His Three Daughters

His Three Daughters

2024, NR, 103 min. Directed by Azazel Jacobs. Starring Natasha Lyonne, Elizabeth Olsen, Carrie Coon, Jovan Adepo, Jasmine Bracey, Jose Febus, Randy Ramos Jr., Jay O. Sanders.

REVIEWED By Kimberley Jones, Fri., Sept. 6, 2024

The bully. The peacemaker. The disappointment. That’s the first impression of “his” three daughters. Dad’s slowly dying in his bedroom, but the camera never goes in there. Instead, we form our opinions of his adult children as they move around the remaining rooms of his New York apartment, readying for his death and trying not to rip each other’s heads off in the process.

Carrie Coon plays eldest Katie, withering in her judgment of her sisters, the hospice workers, her teenage daughter (who only exists off-camera, the target of Katie’s cellphone seething).

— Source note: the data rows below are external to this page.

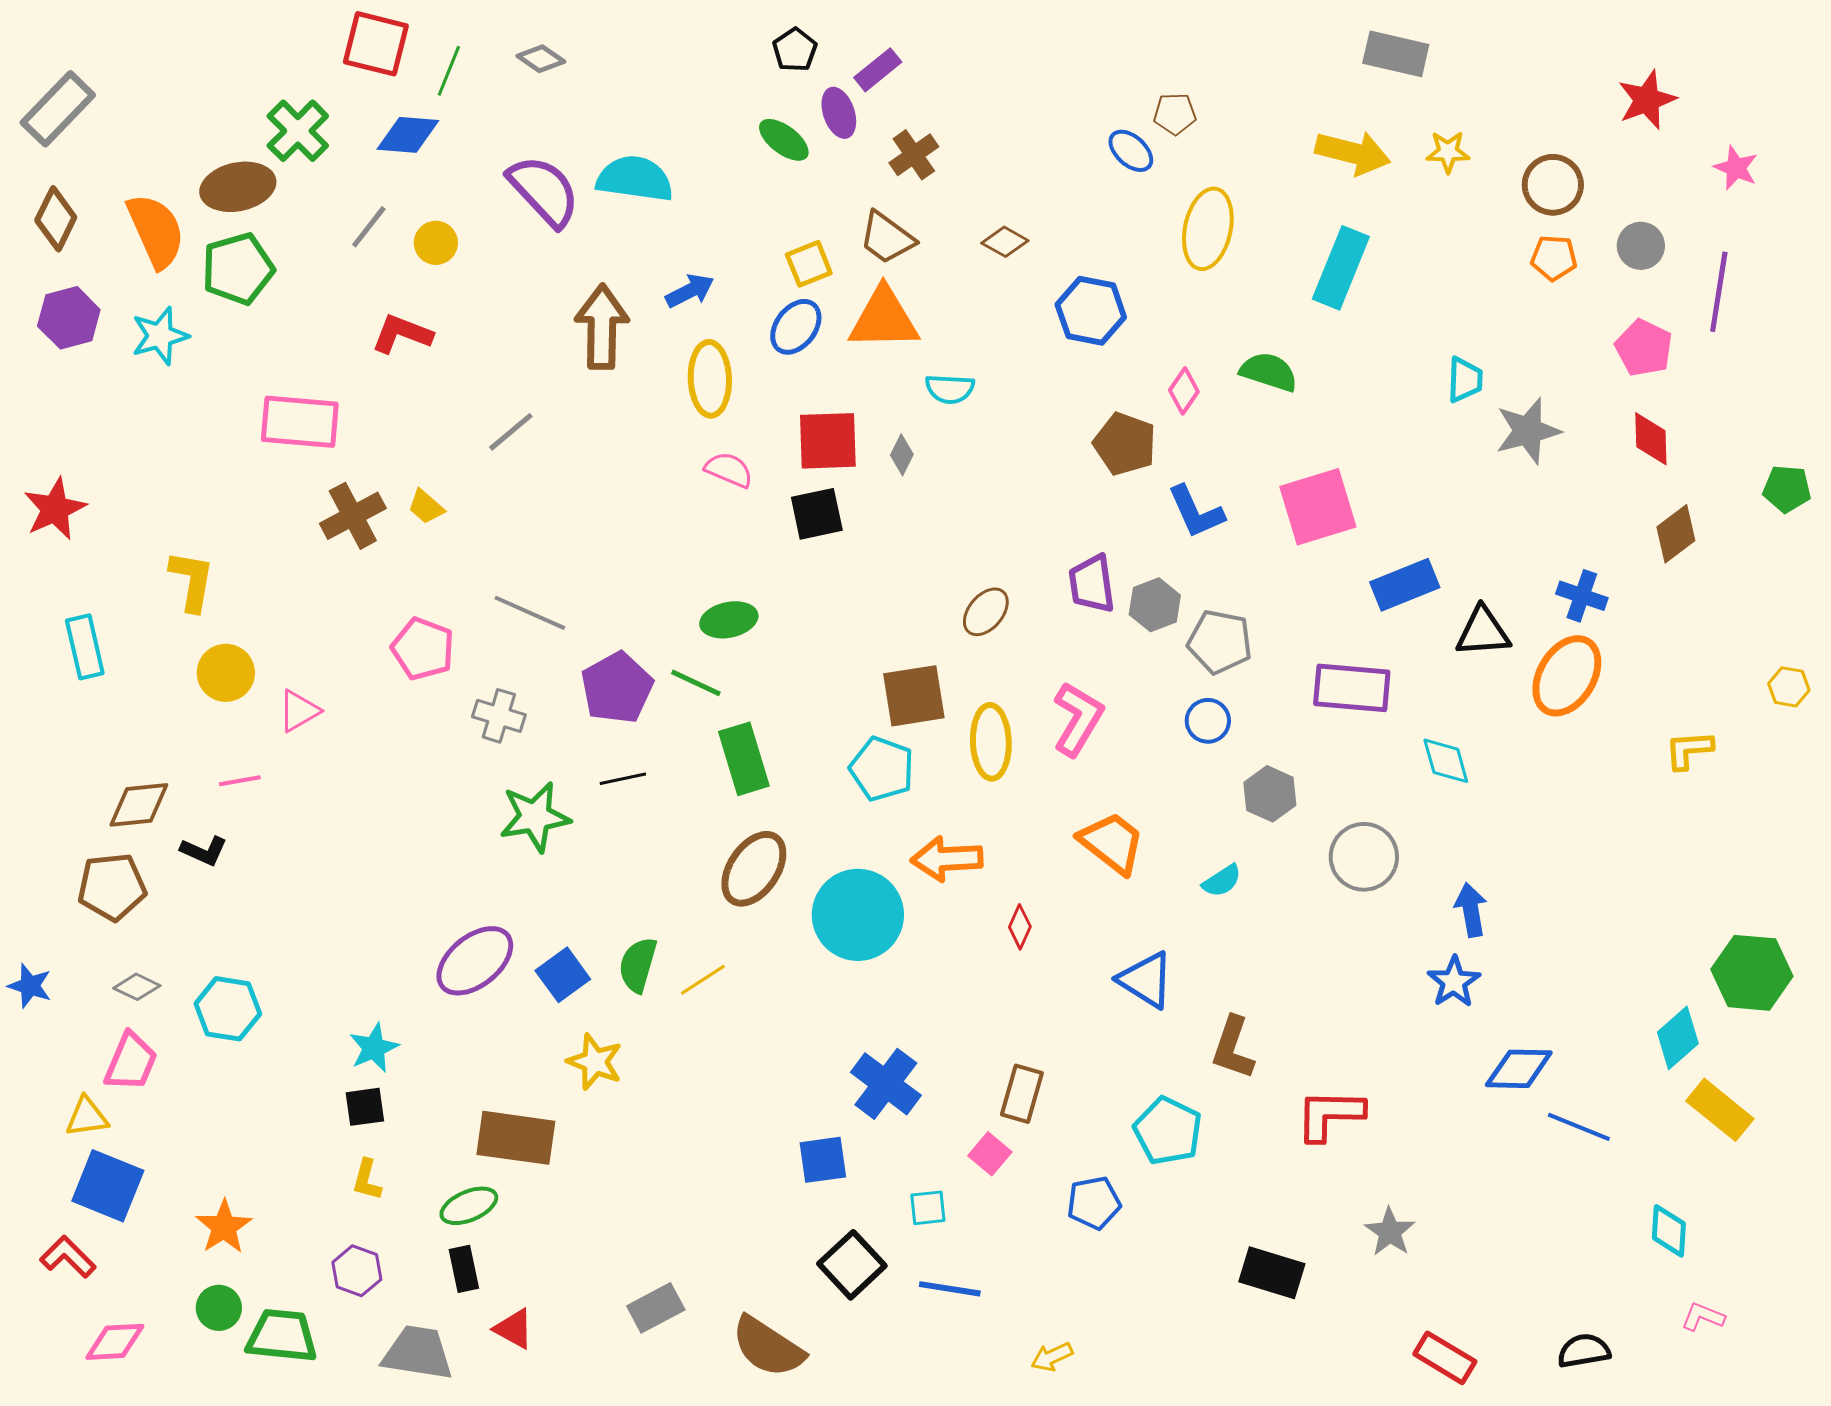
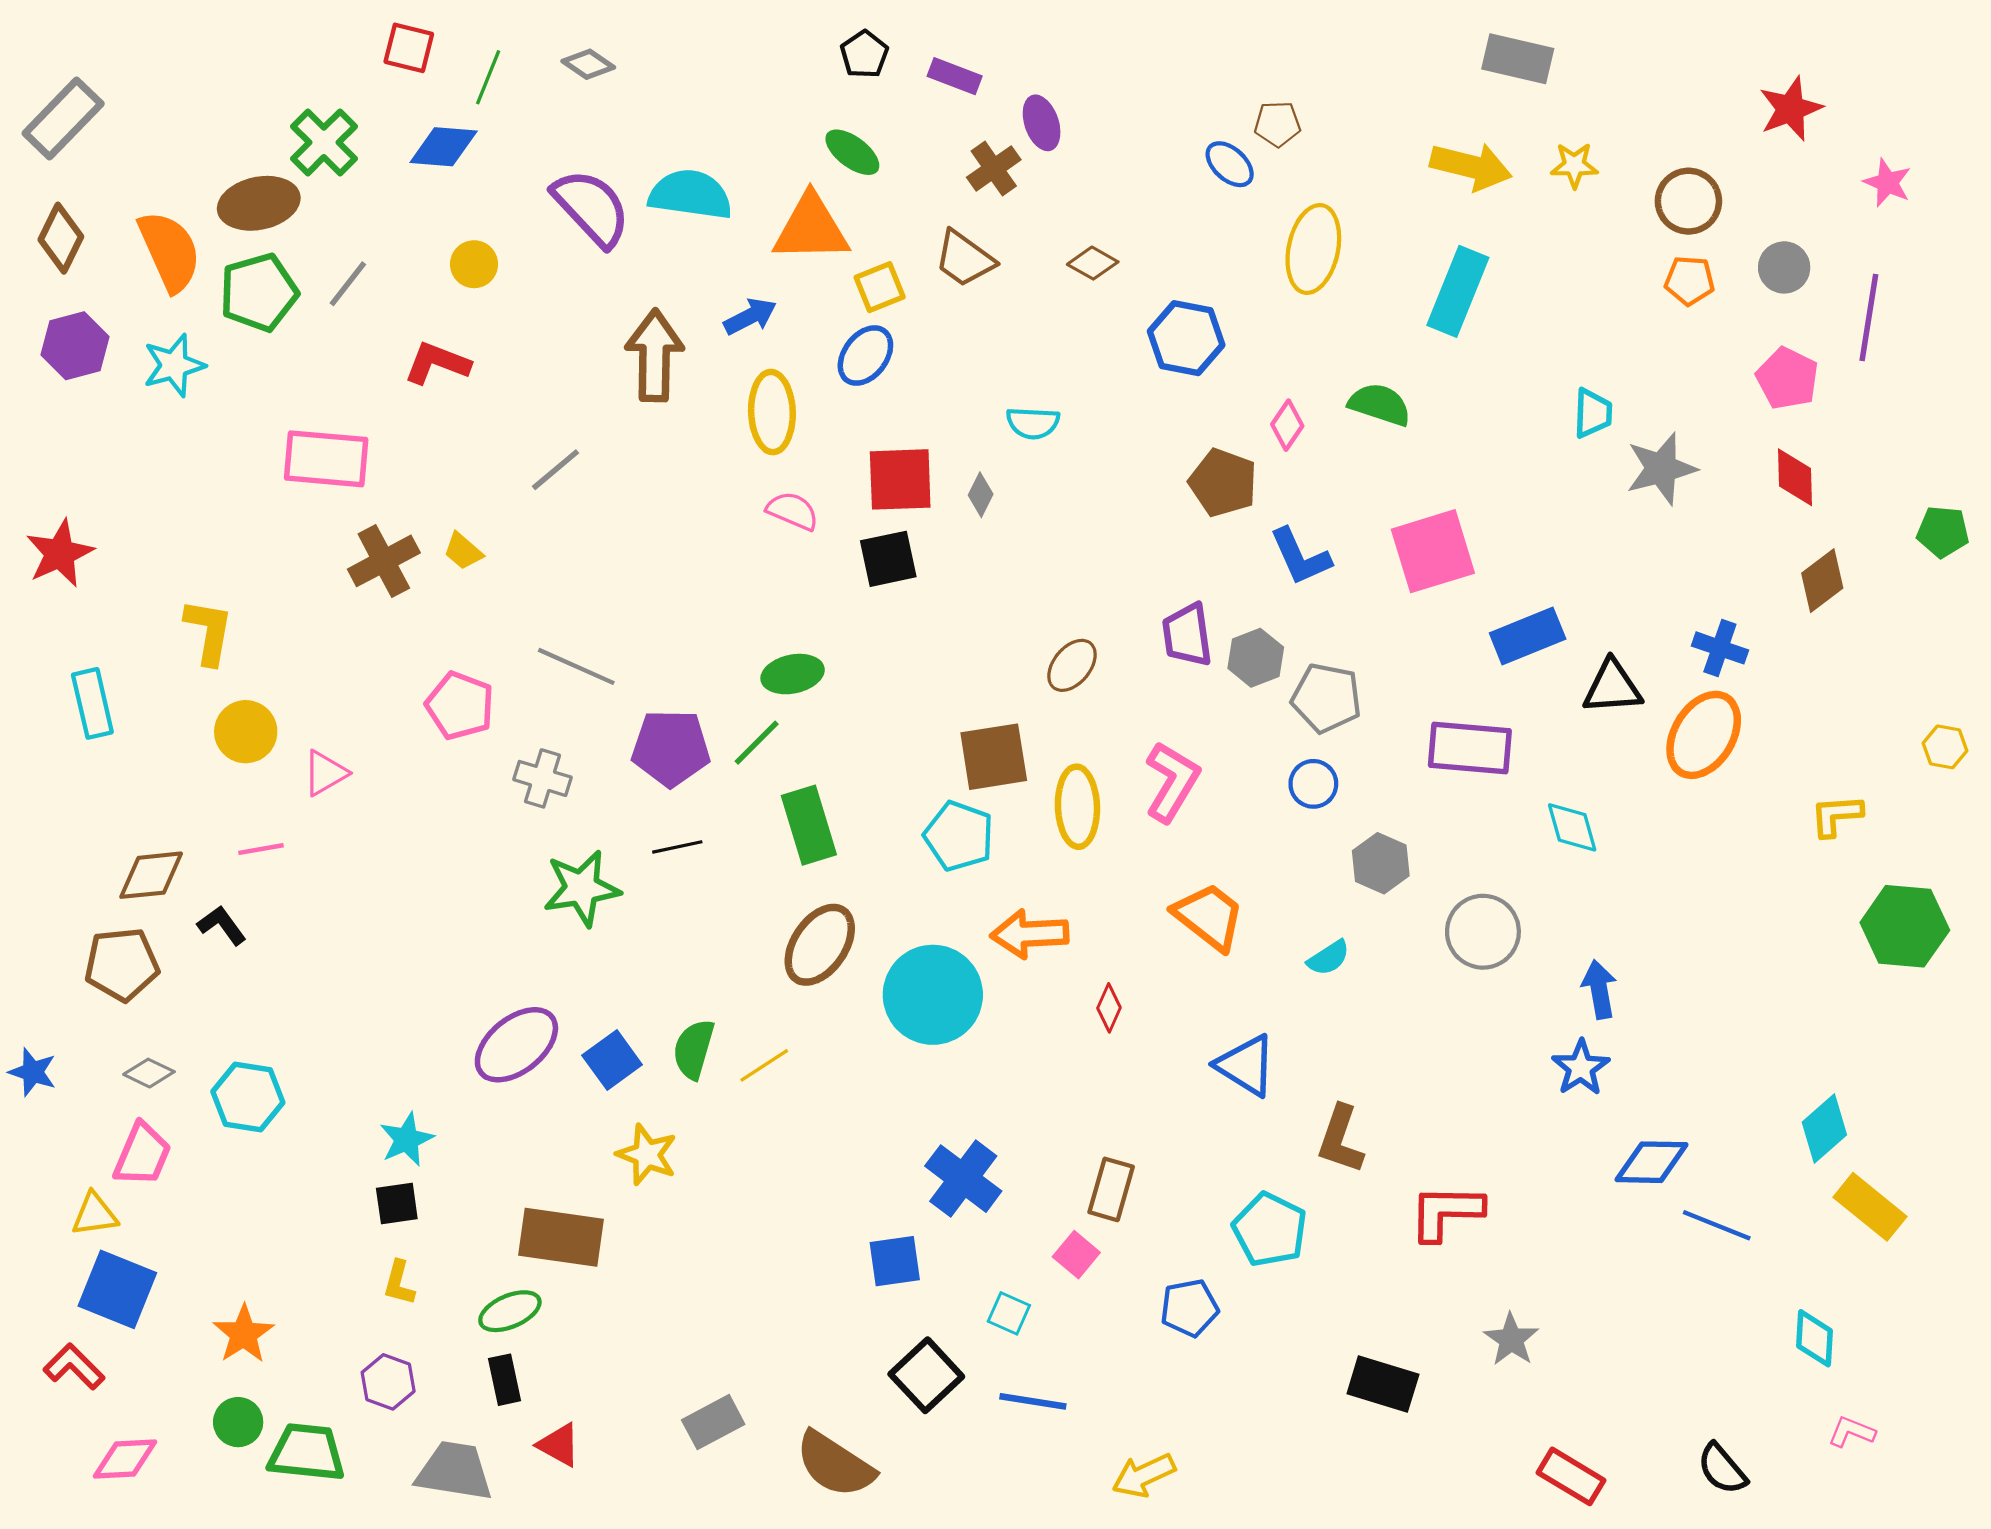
red square: (376, 44) -> (409, 48), size x0.7
purple rectangle: (878, 70) -> (955, 76), turned 60
purple ellipse: (839, 113) -> (1042, 123), moved
gray line: (369, 227) -> (348, 284), moved
orange triangle: (884, 319) -> (811, 228), moved
green line: (696, 683) -> (757, 743), turned -70
purple pentagon: (617, 688) -> (671, 748), turned 30
black L-shape: (204, 851) -> (222, 925), turned -150
green hexagon: (1752, 973) -> (1905, 926), moved
cyan square: (928, 1208) -> (1009, 1313), turned 30
black semicircle: (1584, 1351) -> (1722, 1469), turned -120
yellow arrow: (1052, 1357) -> (1144, 1475), size x1.4

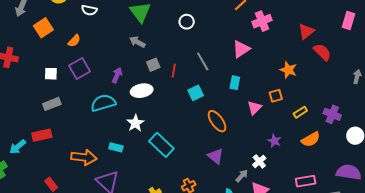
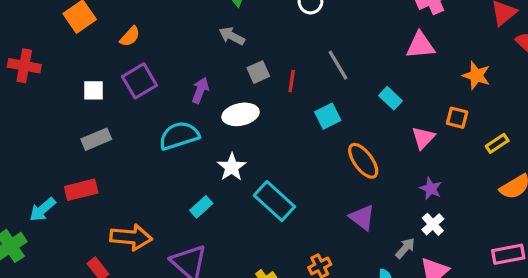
pink triangle: (241, 49) -> (420, 45), moved, turned 30
cyan rectangle: (235, 83) -> (391, 98), turned -56
orange square: (276, 96) -> (457, 118), turned 32
purple star: (274, 141) -> (431, 189), moved
cyan rectangle: (116, 147) -> (201, 207), turned -56
orange arrow: (84, 157) -> (131, 237), moved

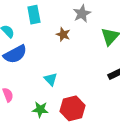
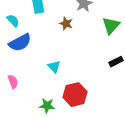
green star: (40, 109) -> (47, 106), moved

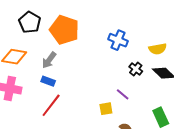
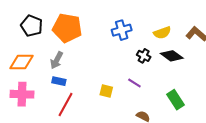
blue cross: (118, 40) -> (122, 30), turned -30
yellow square: (106, 109) -> (106, 91), moved, turned 32

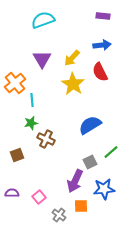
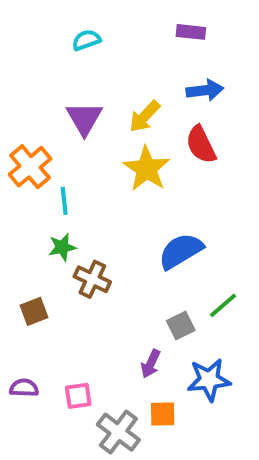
purple rectangle: (103, 16) -> (191, 32), moved
cyan semicircle: (43, 20) -> (86, 40), size x0.6
purple arrow: (75, 181) -> (151, 364), size x0.6
pink square: (39, 197) -> (78, 396), turned 32
gray cross: (59, 215) -> (118, 432), size x1.5

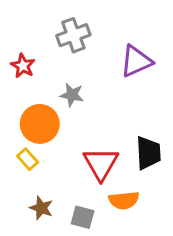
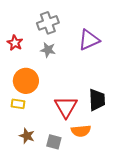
gray star: (72, 95) -> (48, 50), moved
yellow rectangle: (28, 159) -> (18, 104), turned -40

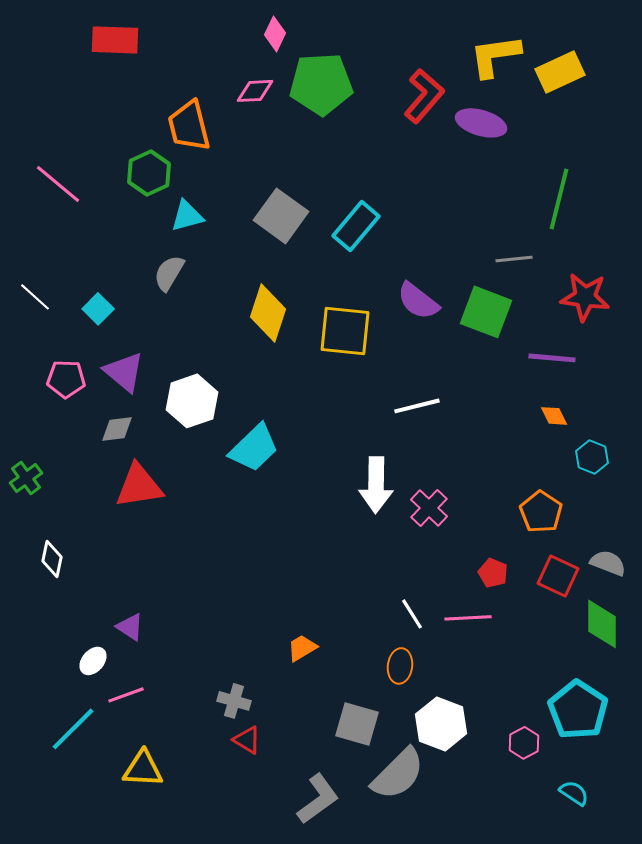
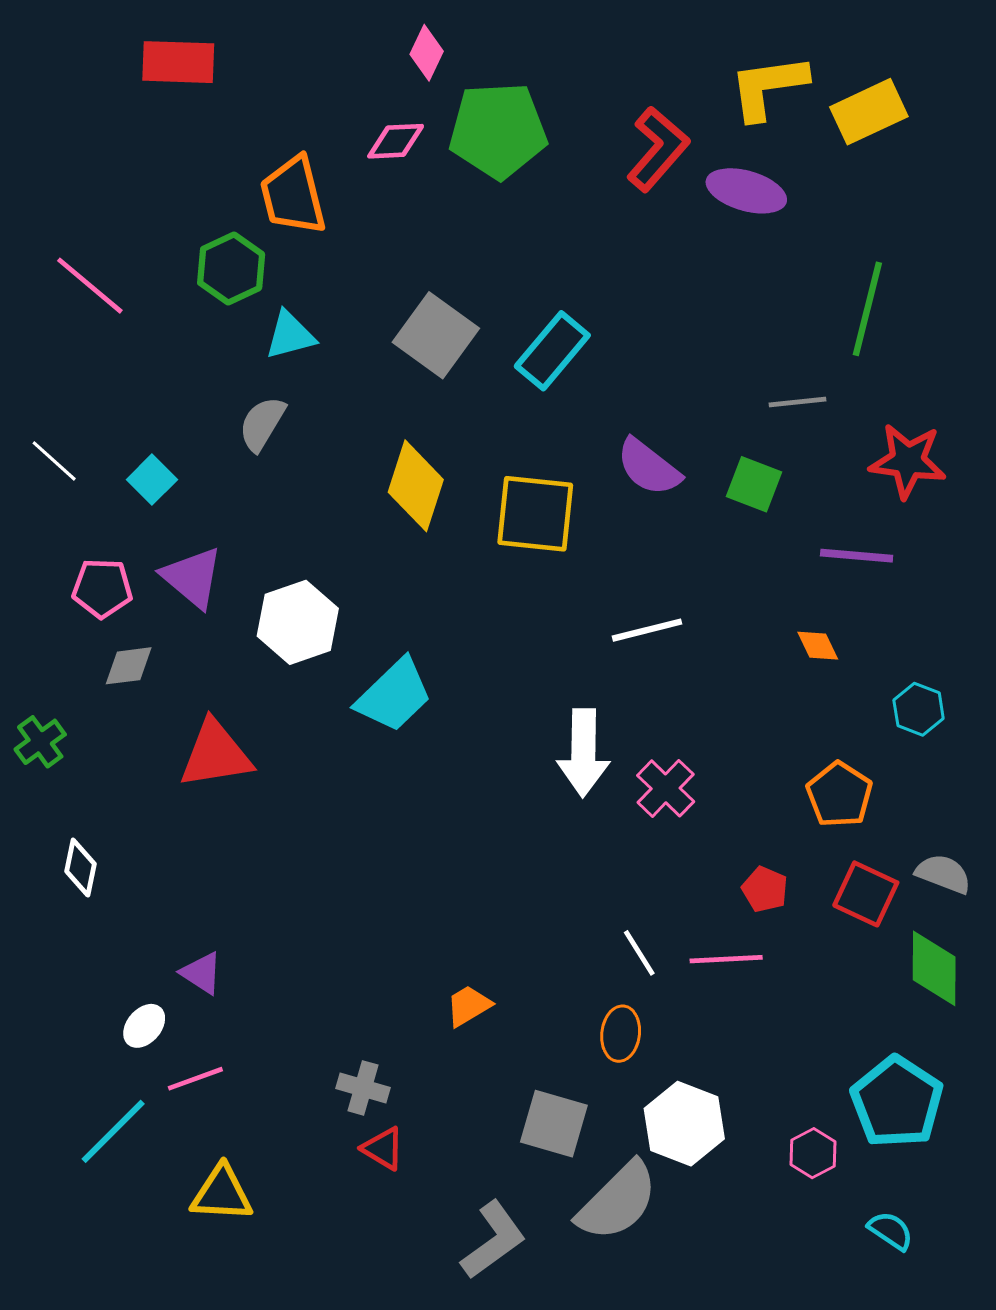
green square: (486, 312) -> (754, 484), size x0.7
orange diamond: (554, 416) -> (818, 646), moved
gray diamond: (117, 429) -> (129, 666), moved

Elizabeth Olsen is Christine, the baby of the family and a new mom herself, flown in from the West Coast and trying to cling to some shred of Zen. And Natasha Lyonne is middle child Rachel, a sports-betting stoner who stayed close and cared for their father in his last years. Katie pays lip service to this being Rachel’s home now, but that doesn’t stop her from resuming her natural position as the family’s alpha, declaring the apartment a no-weed zone and sending Rachel to smoke pot outdoors in frigid winter. Rachel’s trips downstairs supply the only breath of fresh air; otherwise, His Three Daughters is close to suffocating in its dead-on depiction of a fucked-up family trying but mostly failing at unfucking itself.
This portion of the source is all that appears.